Palm oil tumbled to the lowest level this year on concern that exports from Malaysia, the second-biggest producer after Indonesia, may decline as Europe’s debt crisis and a slowing Chinese economy curb demand.

The contract for delivery in June dropped 1.8 percent to 2,336 ringgit ($755) a metric ton on the Malaysia Derivatives Exchange, the lowest price at close for the most-active contract since Dec. 20. Prices fell 2.5 percent in the first quarter, the fourth quarterly loss in the worst streak since 1999.

“European debt crisis and China economy will remain the key to palm oil price outlook,” Phillip Futures Pte. said in a report today. “There are concerns that property and investment curbs in China might slow the economy more than necessary and damp the demand outlook for palm oil.”

Europe’s economy will contract for a second straight year in 2013, according to the median of analysts’ forecasts compiled by Bloomberg.
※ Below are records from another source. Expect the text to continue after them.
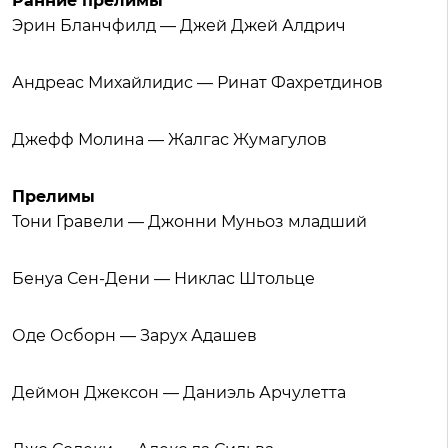
Ранние прелимы
Эрин Бланчфилд — Джей Джей Алдрич
Андреас Михайлидис — Ринат Фахретдинов
Джефф Молина — Жалгас Жумагулов
Прелимы
Тони Гравели — Джонни Муньоз младший
Бенуа Сен-Дени — Никлас Штольце
Оде Осборн — Зарух Адашев
Деймон Джексон — Даниэль Арчулетта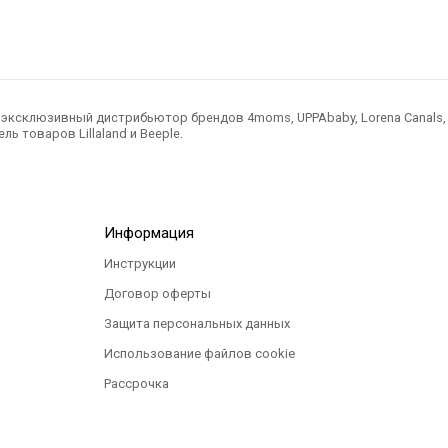
ксклюзивный дистрибьютор брендов 4moms, UPPAbaby, Lorena Canals, Ted
ль товаров Lillaland и Beeple.
Информация
Инструкции
Договор оферты
Защита персональных данных
Использование файлов cookie
Рассрочка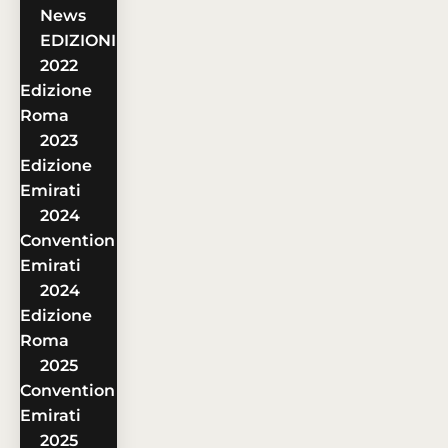
News
EDIZIONI
2022
Edizione
Roma
2023
Edizione
Emirati
2024
Convention
Emirati
2024
Edizione
Roma
2025
Convention
Emirati
2025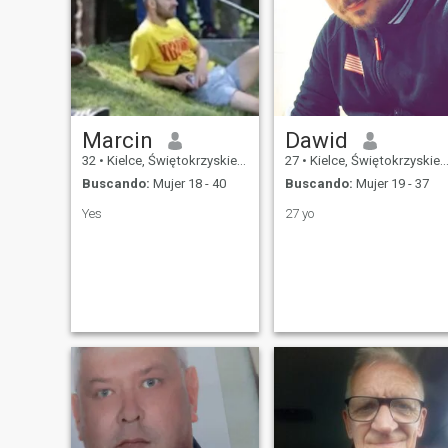
Marcin
Dawid
32
•
Kielce, Świętokrzyskie, Polonia
27
•
Kielce, Świętokrzyskie, Polonia
Buscando:
Mujer 18 - 40
Buscando:
Mujer 19 - 37
Yes
27 yo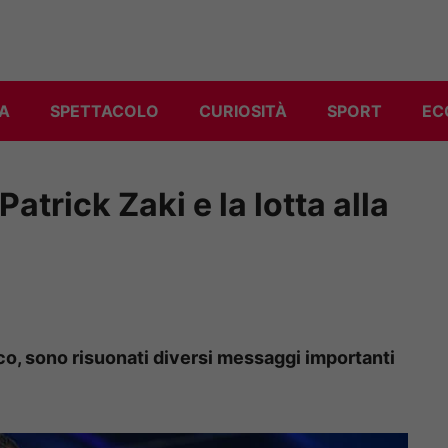
A
SPETTACOLO
CURIOSITÀ
SPORT
EC
trick Zaki e la lotta alla
co, sono risuonati diversi messaggi importanti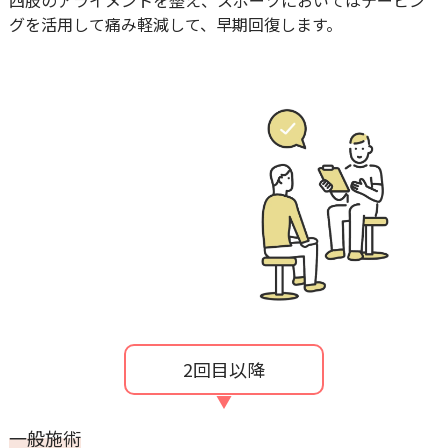
四肢のアライメントを整え、スポーツにおいてはテーピン
グを活用して痛み軽減して、早期回復します。
2回目以降
一般施術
China’s largest cities, including Beijing and Shanghai, tightened rules on home purchases after the nation asked local governments to step up efforts to cool the property market. Europe is the largest buyer of palm after India and China, the U.S. Department of Agriculture data shows.

Inventories in China, which reached a record at the start of March, fell 60,000 tons last week to 1.19 million tons,, a state-owned researcher, said in an e-mailed report. Exports from Malaysia rose 2.8 percent to 1.36 million tons in March from a month ago, surveyor Intertek said today. Shipments rose 5.5 percent to 1.37 million tons, Societe Generale de Surveillance said.

Soybean oil for May delivery dropped 1.3 percent to 49.44 cents a pound on the Chicago Board of Trade, while soybeans for May fell 1.2 percent to $13.88 a bushel.

Refined palm oil for September delivery fell 2 percent to close at 6,120 yuan ($986) a ton on the Dalian Commodity Exchange. Soybean oil for delivery in the same month retreated 1.6 percent to at 7,808 yuan a ton.